Segment Start: RECORDS

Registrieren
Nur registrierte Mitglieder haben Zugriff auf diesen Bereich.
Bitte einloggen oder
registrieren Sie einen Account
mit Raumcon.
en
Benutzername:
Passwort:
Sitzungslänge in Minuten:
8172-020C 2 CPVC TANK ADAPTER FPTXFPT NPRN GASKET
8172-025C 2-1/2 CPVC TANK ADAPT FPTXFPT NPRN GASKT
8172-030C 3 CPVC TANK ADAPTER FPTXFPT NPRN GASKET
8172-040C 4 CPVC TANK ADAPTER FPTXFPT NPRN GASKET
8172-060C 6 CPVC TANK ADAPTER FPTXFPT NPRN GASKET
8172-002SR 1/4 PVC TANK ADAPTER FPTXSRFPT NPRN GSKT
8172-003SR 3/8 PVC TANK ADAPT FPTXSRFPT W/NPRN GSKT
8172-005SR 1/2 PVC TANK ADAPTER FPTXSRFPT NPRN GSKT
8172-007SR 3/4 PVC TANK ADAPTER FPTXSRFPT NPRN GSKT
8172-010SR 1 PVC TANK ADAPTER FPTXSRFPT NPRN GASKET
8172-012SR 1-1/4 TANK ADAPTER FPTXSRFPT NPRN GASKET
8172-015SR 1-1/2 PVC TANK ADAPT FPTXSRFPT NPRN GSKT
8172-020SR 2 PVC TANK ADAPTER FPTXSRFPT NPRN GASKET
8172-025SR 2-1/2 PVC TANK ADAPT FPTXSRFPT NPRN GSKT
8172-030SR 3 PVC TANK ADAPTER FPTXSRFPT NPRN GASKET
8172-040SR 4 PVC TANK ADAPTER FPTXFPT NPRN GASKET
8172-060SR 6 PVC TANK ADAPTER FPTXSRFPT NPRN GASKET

Segment End: RECORDS
Segment Start: RECORDS

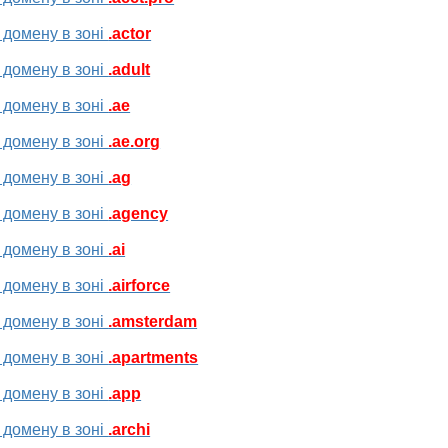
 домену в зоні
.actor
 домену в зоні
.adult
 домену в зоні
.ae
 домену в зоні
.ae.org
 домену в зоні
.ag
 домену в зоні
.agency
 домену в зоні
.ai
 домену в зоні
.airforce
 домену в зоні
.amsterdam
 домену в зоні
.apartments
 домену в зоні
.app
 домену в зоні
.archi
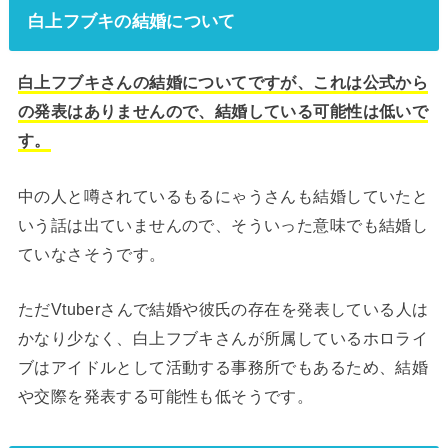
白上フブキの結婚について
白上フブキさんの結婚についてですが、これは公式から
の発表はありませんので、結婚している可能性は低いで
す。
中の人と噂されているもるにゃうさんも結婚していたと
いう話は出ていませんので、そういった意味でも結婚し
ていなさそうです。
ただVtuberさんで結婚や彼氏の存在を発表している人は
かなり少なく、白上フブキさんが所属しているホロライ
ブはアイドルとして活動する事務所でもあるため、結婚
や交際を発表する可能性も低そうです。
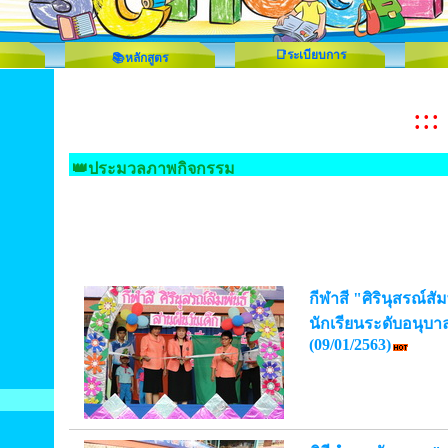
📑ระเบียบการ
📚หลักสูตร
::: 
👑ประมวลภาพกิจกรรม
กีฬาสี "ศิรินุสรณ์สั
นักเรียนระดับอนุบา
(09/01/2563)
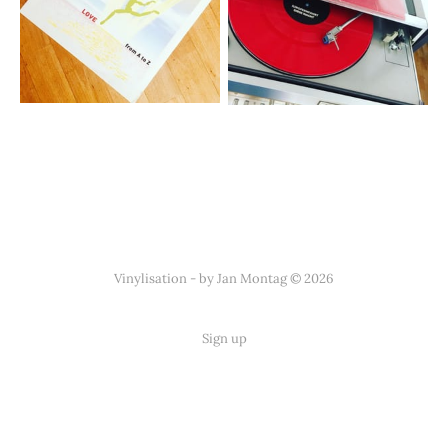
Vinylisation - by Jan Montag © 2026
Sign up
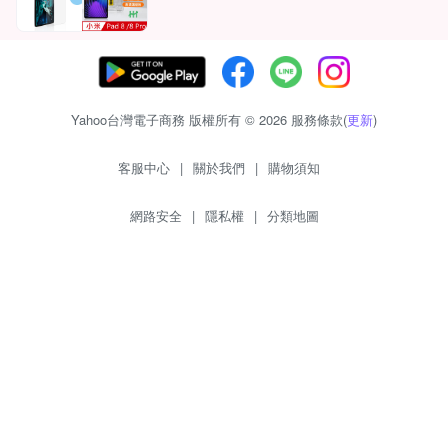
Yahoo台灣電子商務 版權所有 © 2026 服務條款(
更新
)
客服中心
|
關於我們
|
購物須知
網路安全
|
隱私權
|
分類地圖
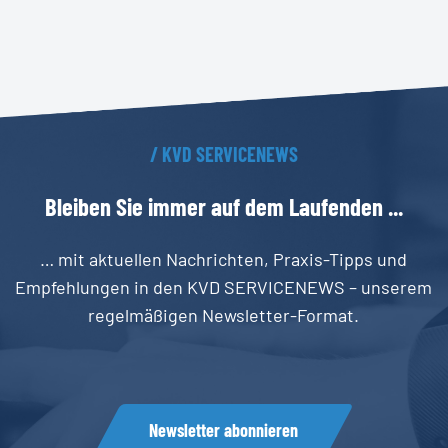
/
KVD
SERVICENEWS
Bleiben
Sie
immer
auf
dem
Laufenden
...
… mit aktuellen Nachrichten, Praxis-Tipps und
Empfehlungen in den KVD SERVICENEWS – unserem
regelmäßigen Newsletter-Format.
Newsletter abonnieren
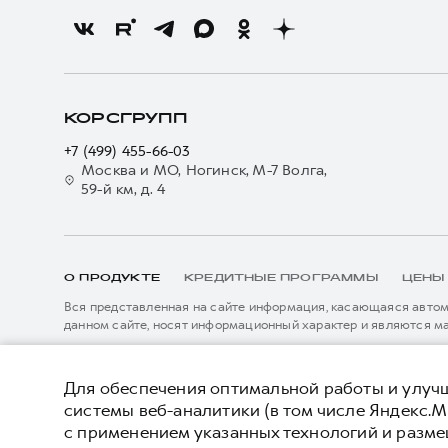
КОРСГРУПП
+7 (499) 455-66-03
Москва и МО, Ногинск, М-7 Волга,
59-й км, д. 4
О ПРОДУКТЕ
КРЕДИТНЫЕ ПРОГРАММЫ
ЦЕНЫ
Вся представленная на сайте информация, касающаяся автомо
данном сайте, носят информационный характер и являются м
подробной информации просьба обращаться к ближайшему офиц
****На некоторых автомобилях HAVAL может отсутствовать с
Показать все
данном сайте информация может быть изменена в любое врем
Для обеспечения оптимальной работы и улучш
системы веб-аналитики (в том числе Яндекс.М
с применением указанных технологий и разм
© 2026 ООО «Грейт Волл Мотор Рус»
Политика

Segment End: RECORDS

**DIRECTIONS FOR THIS TASK:** Go through the listing and copy each line that includes the string "FPTXFPT".

**SOLVED EXERCISE:**
8172-020C 2 CPVC TANK ADAPTER FPTXFPT NPRN GASKET
8172-025C 2-1/2 CPVC TANK ADAPT FPTXFPT NPRN GASKT
8172-030C 3 CPVC TANK ADAPTER FPTXFPT NPRN GASKET
8172-040C 4 CPVC TANK ADAPTER FPTXFPT NPRN GASKET
8172-060C 6 CPVC TANK ADAPTER FPTXFPT NPRN GASKET
8172-040SR 4 PVC TANK ADAPTER FPTXFPT NPRN GASKET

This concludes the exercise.